§ EXERCISE REQUIREMENTS
Identify every line in the records below that contains the word "Previous", and copy each of those lines.

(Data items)
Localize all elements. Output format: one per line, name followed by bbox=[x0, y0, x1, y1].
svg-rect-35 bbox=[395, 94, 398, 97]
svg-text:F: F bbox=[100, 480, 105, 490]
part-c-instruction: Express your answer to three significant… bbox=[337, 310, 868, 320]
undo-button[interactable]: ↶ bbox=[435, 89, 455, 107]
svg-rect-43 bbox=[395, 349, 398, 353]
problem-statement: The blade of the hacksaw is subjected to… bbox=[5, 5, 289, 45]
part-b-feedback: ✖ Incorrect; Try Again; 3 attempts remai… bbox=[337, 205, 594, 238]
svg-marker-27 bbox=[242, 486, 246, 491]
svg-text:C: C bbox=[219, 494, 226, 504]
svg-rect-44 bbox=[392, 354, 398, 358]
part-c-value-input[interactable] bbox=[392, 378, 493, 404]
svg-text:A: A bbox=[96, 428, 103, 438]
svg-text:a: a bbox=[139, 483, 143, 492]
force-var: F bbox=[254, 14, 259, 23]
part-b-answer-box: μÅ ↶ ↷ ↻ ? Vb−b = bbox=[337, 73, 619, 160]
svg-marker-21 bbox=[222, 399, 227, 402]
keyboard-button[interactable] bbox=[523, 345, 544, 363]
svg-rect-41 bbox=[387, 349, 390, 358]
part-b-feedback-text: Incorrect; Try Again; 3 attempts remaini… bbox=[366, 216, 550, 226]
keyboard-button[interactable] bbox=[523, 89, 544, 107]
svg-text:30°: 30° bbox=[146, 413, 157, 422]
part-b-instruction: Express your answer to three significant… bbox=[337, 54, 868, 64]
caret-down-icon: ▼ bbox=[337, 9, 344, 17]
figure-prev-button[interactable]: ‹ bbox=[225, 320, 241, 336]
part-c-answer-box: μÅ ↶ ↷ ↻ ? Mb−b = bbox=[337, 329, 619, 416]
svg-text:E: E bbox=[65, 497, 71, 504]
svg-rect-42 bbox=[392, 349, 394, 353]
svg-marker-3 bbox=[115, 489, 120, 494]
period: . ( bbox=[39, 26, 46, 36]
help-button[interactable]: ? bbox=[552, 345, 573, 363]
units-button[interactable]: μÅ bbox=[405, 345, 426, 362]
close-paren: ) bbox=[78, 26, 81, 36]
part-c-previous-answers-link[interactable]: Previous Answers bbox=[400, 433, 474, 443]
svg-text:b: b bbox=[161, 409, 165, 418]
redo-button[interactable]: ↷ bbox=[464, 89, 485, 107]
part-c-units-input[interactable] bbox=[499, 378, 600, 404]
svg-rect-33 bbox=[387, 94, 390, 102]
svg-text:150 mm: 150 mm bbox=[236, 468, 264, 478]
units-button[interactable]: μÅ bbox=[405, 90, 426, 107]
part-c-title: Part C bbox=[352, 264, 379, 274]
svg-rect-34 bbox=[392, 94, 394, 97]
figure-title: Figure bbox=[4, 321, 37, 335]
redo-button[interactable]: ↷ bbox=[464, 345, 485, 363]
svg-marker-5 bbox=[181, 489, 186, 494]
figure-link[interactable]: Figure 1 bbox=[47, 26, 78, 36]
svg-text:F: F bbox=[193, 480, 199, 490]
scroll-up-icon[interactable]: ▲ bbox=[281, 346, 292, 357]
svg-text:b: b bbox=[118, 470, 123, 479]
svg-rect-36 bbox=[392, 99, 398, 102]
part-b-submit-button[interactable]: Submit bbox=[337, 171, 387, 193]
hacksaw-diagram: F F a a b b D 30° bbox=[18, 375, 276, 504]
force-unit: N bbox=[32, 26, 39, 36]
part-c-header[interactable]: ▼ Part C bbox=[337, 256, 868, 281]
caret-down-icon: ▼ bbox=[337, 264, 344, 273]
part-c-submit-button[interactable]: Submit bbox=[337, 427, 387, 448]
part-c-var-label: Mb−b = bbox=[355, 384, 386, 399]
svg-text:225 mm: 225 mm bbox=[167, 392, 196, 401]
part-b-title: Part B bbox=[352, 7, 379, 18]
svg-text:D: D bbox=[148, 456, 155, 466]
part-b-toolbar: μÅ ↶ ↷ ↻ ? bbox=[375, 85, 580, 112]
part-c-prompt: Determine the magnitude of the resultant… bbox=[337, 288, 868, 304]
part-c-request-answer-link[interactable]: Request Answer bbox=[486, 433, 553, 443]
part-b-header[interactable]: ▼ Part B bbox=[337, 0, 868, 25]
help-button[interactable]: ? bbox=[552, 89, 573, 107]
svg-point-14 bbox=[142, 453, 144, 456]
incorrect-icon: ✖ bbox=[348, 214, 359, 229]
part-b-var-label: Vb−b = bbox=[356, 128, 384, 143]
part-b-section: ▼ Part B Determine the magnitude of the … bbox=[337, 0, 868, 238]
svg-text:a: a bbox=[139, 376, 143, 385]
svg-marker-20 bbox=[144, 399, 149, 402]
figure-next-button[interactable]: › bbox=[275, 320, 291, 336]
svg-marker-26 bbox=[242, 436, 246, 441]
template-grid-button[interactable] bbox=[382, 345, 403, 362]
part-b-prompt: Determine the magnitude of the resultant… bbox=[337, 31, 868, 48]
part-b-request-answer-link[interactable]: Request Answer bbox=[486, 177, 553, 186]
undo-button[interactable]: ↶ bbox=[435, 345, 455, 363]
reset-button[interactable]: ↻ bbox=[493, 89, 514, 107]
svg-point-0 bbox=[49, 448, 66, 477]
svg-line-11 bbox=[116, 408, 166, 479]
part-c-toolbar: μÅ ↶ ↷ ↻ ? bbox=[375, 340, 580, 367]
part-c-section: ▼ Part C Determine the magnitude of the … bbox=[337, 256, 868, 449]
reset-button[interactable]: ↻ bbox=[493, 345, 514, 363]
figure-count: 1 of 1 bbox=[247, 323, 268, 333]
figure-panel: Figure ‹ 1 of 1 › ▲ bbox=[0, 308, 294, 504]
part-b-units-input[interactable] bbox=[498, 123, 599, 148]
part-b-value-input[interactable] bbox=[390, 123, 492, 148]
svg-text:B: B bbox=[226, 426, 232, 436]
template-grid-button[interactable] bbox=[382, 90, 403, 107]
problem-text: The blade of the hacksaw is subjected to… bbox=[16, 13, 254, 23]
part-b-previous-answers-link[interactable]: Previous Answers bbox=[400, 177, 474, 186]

§ SOLUTION FOR THIS EXERCISE
part-c-previous-answers-link[interactable]: Previous Answers bbox=[400, 433, 474, 443]
part-b-previous-answers-link[interactable]: Previous Answers bbox=[400, 177, 474, 186]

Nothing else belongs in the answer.